**WHAT YOU HAVE TO DO:** Determine the number of lines in the following entries that hold the word "filtros". Give only that number.
[DATA PROVIDED Boundary: Start]
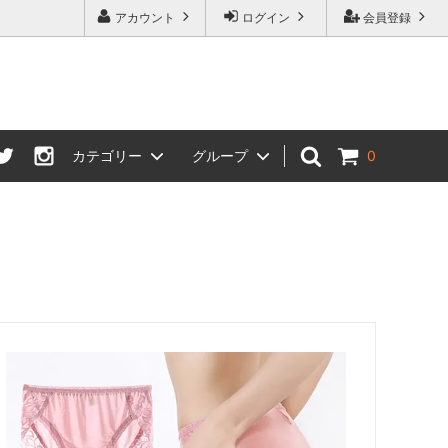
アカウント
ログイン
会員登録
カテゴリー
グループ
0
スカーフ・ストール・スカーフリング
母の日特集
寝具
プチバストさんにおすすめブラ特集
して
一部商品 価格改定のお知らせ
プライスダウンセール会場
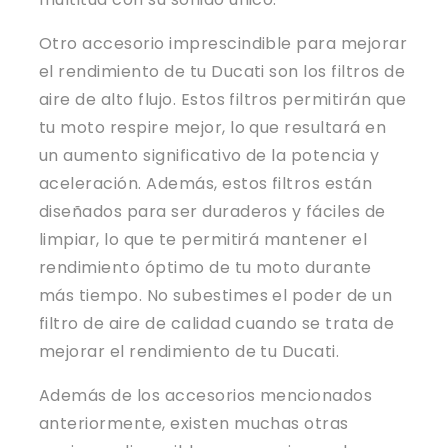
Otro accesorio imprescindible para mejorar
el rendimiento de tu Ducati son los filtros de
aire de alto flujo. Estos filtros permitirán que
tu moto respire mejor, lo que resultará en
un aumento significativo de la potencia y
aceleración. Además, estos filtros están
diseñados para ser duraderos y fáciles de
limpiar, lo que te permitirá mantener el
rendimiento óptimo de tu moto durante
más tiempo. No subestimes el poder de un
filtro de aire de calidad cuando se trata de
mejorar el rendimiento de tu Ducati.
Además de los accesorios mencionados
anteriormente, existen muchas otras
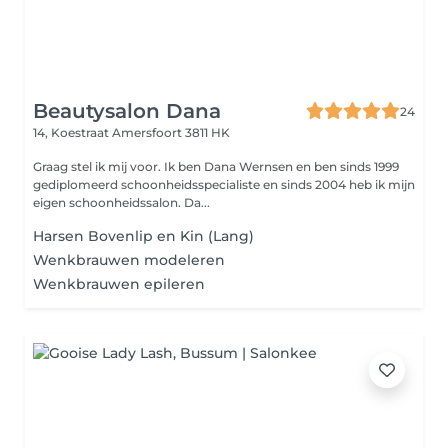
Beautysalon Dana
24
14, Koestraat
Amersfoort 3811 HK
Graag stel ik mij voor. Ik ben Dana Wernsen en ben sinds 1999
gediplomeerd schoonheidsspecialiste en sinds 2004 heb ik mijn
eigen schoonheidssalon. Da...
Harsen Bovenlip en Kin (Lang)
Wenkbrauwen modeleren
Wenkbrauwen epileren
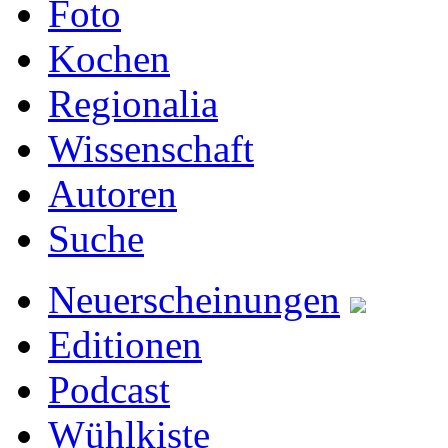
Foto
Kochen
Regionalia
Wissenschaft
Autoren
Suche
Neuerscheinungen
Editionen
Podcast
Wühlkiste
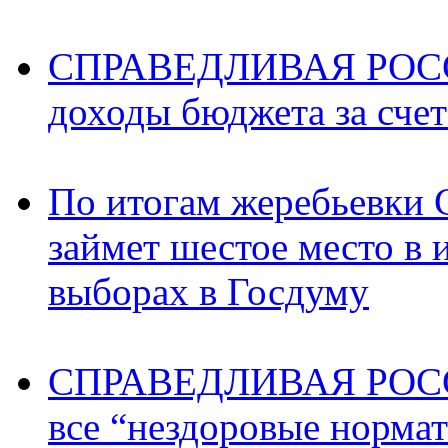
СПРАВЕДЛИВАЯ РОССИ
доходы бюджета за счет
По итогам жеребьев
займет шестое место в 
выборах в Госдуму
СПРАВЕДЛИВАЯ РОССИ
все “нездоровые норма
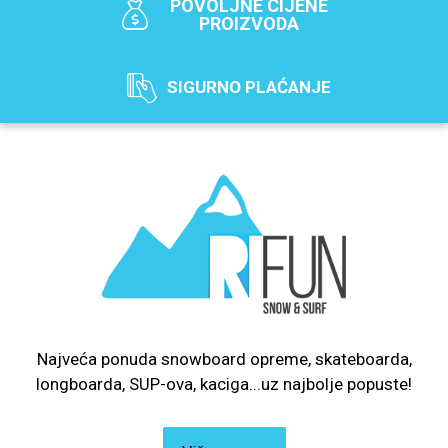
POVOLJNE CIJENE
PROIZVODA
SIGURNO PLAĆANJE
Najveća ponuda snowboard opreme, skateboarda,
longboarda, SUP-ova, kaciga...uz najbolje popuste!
[DATA PROVIDED Boundary: End]
**RESPONSE TO THIS EXERCISE:** 3